Getting back to Bridge Club
She loved to play cards. One of the most difficult parts of her illness in the end was that she couldn’t play bridge anymore. That was borderline devastating. How would they ever find a replacement for her at bridge club?
She had sclerosis of the liver, diabetes, a disease similar to leukemia and heart failure. The combination kept her homebound for the last few months of her life. This was the worst form of torment for her. Normally, she had an activity on each day of the week – Bridge club, pinochle, bunko, newcomers club. If you called to invite her to attend something, you had to squeeze it into her busy schedule. She kept herself busy and had many friends right up until she could no longer drive or walk very far or travel.
She loved being the center and if she wasn’t, she would find a way to place herself there. She was kind and loving but she was also bold and brash when she wanted to be. She would tell it like she saw it — whether you liked it or not. Getting older was very difficult for her – she fought it every step of the way. Shortly before she died, after returning home from the hospital for the umpteenth time, she no longer wanted to hear about hospice or funerals or churches. In exasperation she said, “I just want to get back to playing bridge, I’m not dead yet!”
The week before she died, we had a surprise party for her. All of her children were there and most of her grandchildren, great grandchildren and great-great grandchildren. She had just gotten out of the hospital for the last time. It was time for hospice. Initially, when we rolled her into that room filled with people, she was a little confused as to what was going on – but then she realized that this was her family, all of her family, and she broke down in tears. We ate dinner, sat around and visited and then took pictures of everyone, together.
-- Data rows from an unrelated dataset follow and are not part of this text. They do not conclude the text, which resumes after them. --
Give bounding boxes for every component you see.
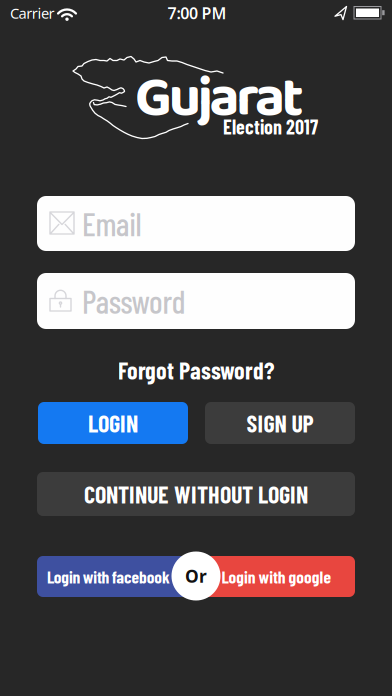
button[interactable]: Forgot Password?	[118, 356, 274, 384]
staticText: Password	[82, 282, 186, 320]
button[interactable]: Password	[37, 273, 355, 329]
button[interactable]: LOGIN	[38, 402, 188, 444]
button[interactable]: Login with facebook	[37, 556, 196, 597]
staticText: Email	[82, 204, 142, 243]
button[interactable]: CONTINUE WITHOUT LOGIN	[37, 472, 355, 516]
staticText: Login with facebook	[47, 566, 170, 587]
staticText: Gujarat	[135, 54, 304, 144]
staticText: Forgot Password?	[118, 356, 274, 384]
staticText: CONTINUE WITHOUT LOGIN	[84, 480, 308, 508]
staticText: 7:00 PM	[168, 2, 226, 24]
button[interactable]: Login with google	[196, 556, 355, 597]
staticText: LOGIN	[88, 409, 138, 437]
button[interactable]: Email	[37, 196, 355, 251]
staticText: Carrier	[10, 3, 55, 23]
staticText: Login with google	[222, 566, 331, 587]
staticText: Or	[185, 564, 207, 588]
staticText: Election 2017	[223, 114, 318, 138]
button[interactable]: SIGN UP	[205, 402, 355, 444]
staticText: SIGN UP	[246, 409, 314, 437]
I’m sure that was her favorite part, the photos. Of course, she didn’t have a chance to refresh her lipstick…spent a few minutes looking for anyone with a tube of red lipstick then we finally gave up and just took the photos.
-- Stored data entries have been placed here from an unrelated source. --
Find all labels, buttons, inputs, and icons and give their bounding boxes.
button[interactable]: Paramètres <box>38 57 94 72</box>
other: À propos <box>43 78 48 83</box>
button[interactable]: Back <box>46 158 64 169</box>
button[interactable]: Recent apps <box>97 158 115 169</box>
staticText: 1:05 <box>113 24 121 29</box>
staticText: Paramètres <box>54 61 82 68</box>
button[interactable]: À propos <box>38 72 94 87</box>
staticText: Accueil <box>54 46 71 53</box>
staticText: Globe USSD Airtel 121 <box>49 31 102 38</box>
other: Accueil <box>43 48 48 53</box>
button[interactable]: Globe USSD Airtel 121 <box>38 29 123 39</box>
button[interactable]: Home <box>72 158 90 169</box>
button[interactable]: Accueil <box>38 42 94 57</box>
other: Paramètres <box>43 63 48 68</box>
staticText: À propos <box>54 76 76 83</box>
She didn’t talk much that day, which was very unusual. I suspect she was exhausted and in need of a warm bed, but she smiled and smiled. So happy to be with her family, happy that they did this for her. Happy to have the chance to see them for the last time. We all knew this. It was as hard for us to believe as it was for her. I still can’t imagine a world without her.
The funeral mass is Thursday, the burial on Friday. It will be a strange thing – as funerals often are – realizing that she really is gone. I only knew her for 32 years, she was my mother-in-law, but I will miss her.